The Final Event Model
The end result was a clean, layered event architecture.
All form submissions trigger a base generate_lead event, which is never marked as a conversion and serves primarily as a raw signal and QA mechanism. From that base, GA4 derives two business-meaningful events. ‘qualified_lead’ fires only when the submission is associated with a sales or demo form and is marked as the sole Key Event. ‘support_request’ fires when the submission relates to support and is explicitly excluded from commercial reporting.
This structure mirrors event-driven architecture best practice: raw signals first, interpreted meaning second.
Verification and Confidence
Verification shifted away from chasing GA4 reports and towards inspecting event payloads in GTM Preview, specifically using the Variables “Values” view rather than Names.

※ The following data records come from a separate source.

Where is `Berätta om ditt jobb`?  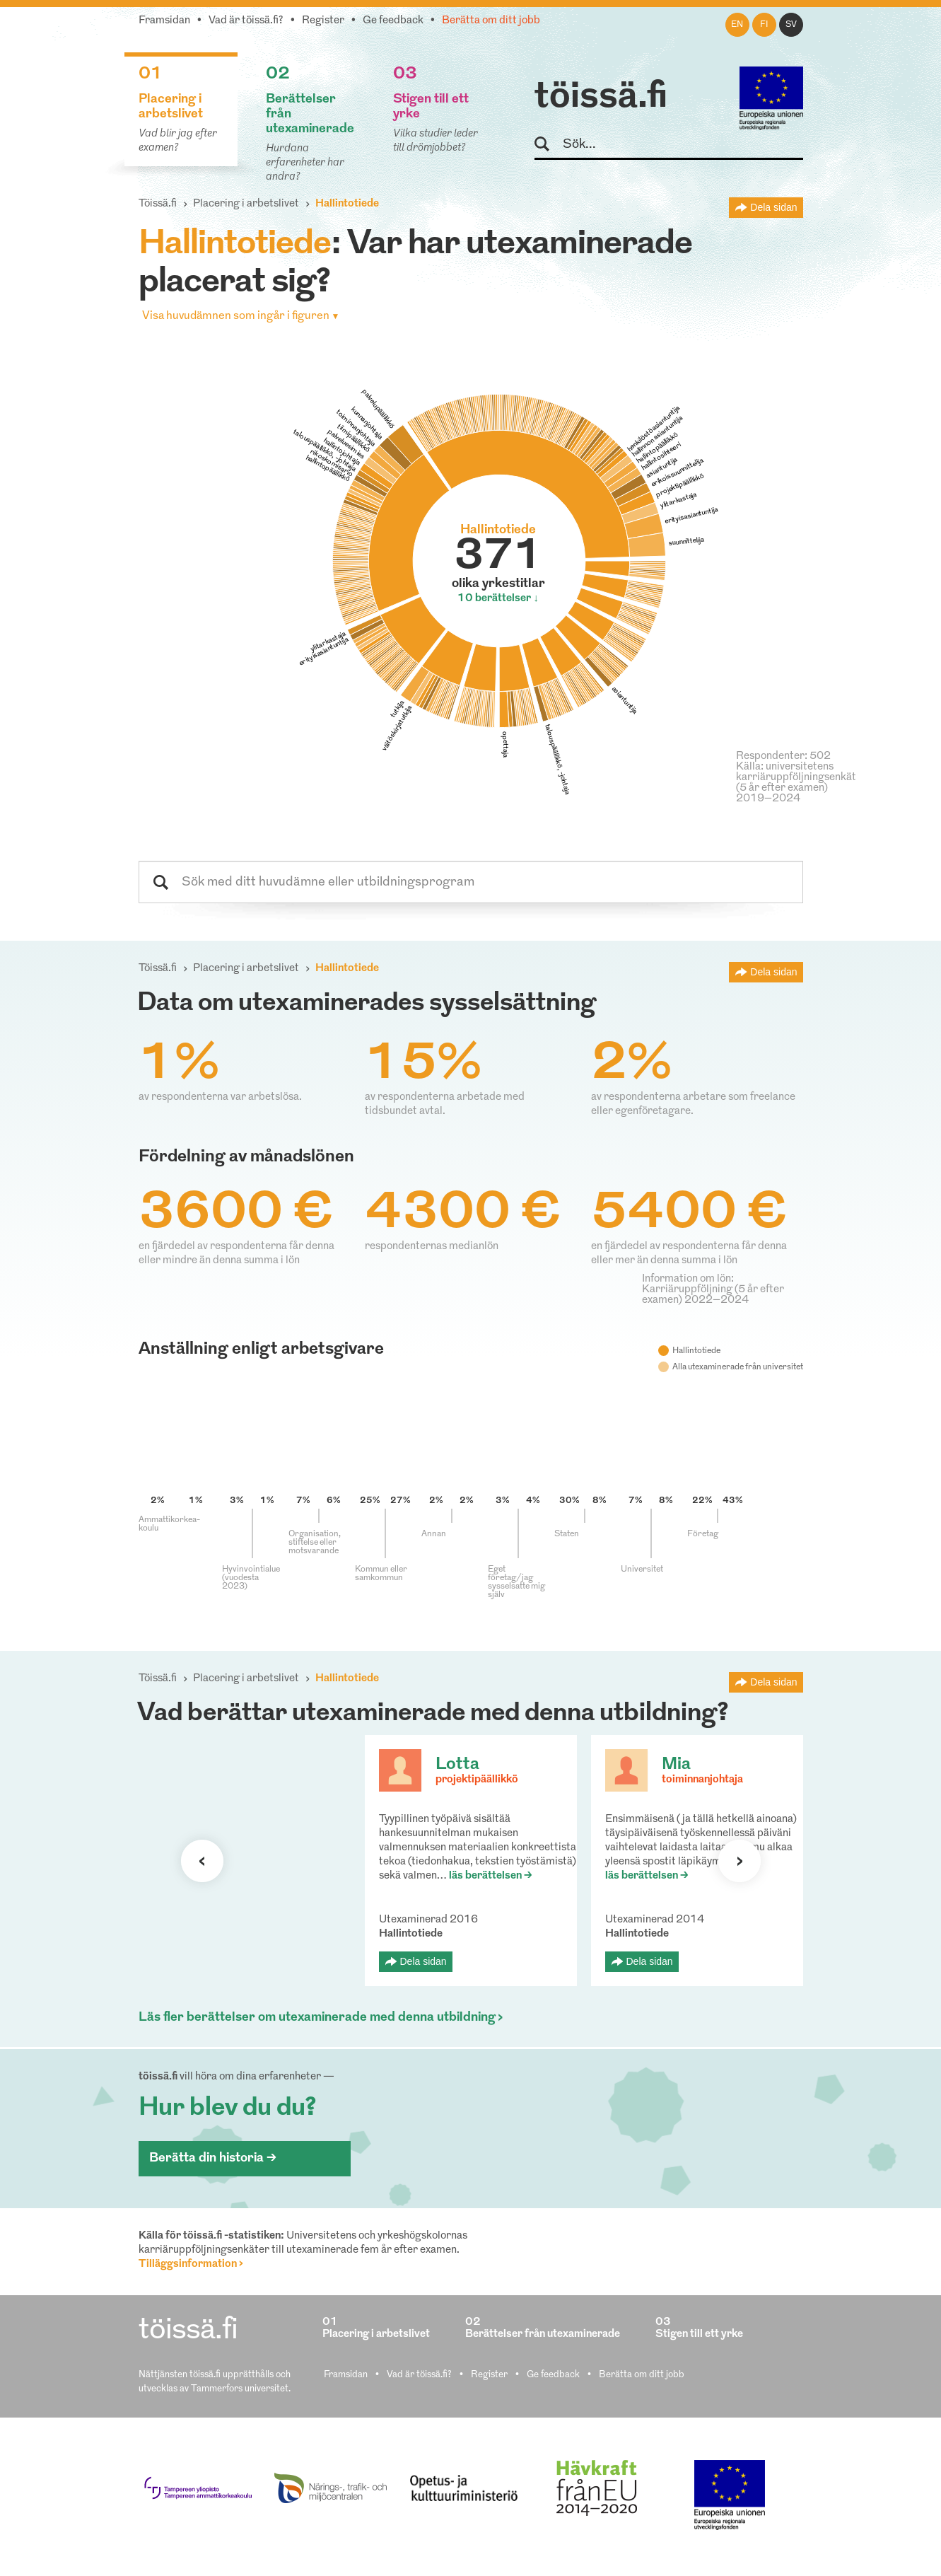 Berätta om ditt jobb is located at coordinates (491, 21).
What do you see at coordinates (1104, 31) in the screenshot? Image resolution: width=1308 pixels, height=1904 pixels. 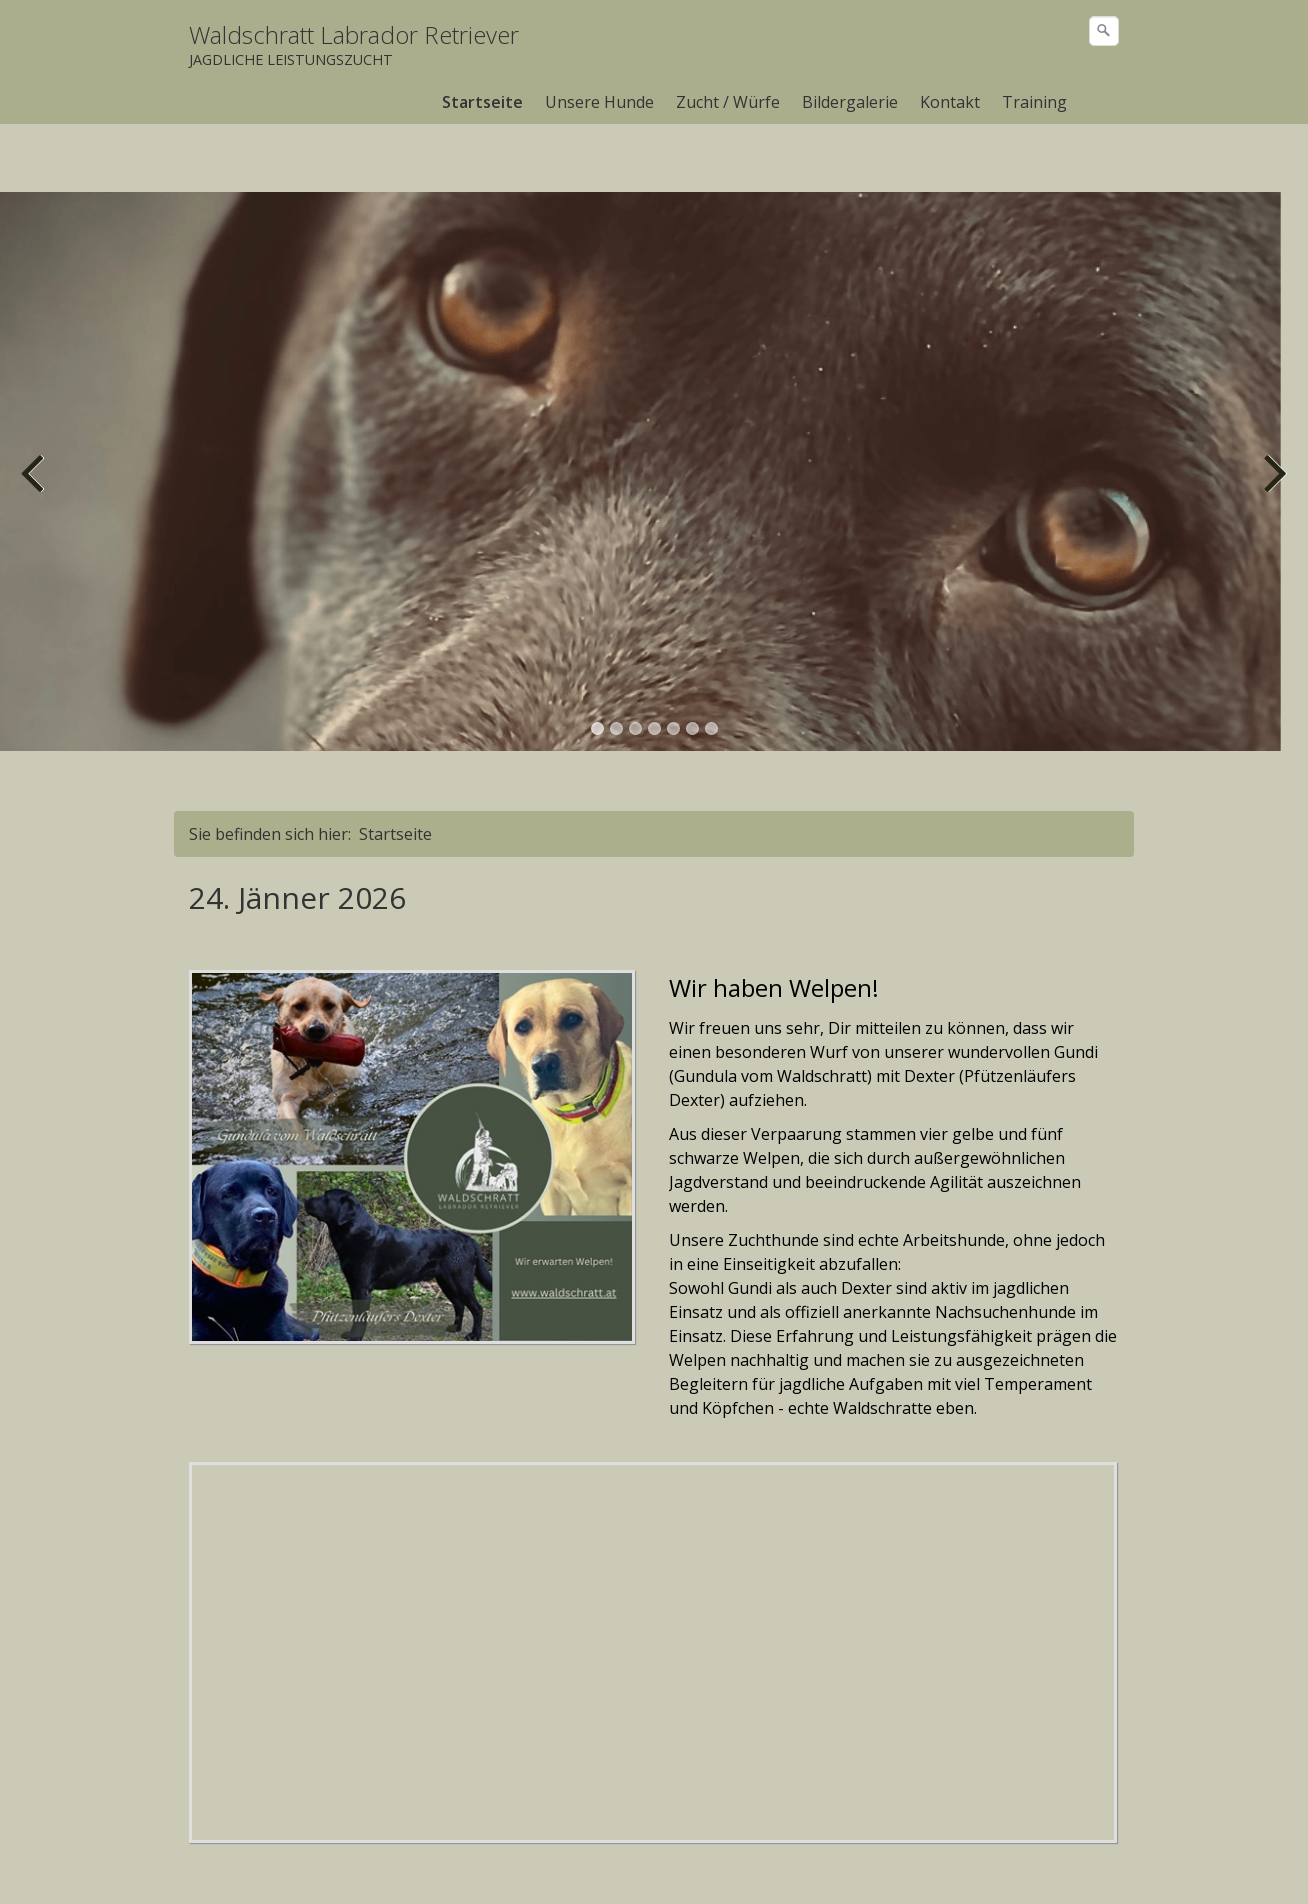 I see `[Suchen]` at bounding box center [1104, 31]. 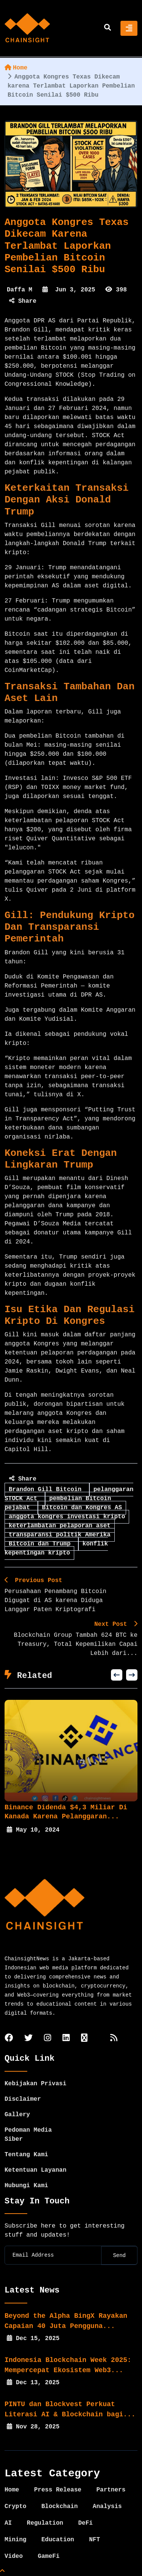  What do you see at coordinates (66, 2038) in the screenshot?
I see `[linkedin]` at bounding box center [66, 2038].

Once form_type = lead was visible at the GTM level, the appearance of qualified_lead in GA4 became a matter of time rather than doubt.
From that point on, the system behaved predictably.
Outcomes and Takeaways
Once implemented, lead reporting stabilised immediately. Support requests no longer inflated conversion numbers. GA4 regained credibility as a reporting tool. Perhaps most importantly, adding new forms became trivial: assign a form ID in a lookup table and the rest of the system simply worked.
The key lesson is not about GA4 quirks or Jotform limitations. It is about ownership of meaning. In composable stacks, tools emit signals & analytics defines intent. When that boundary is respected, tracking systems become robust, scalable and defensible!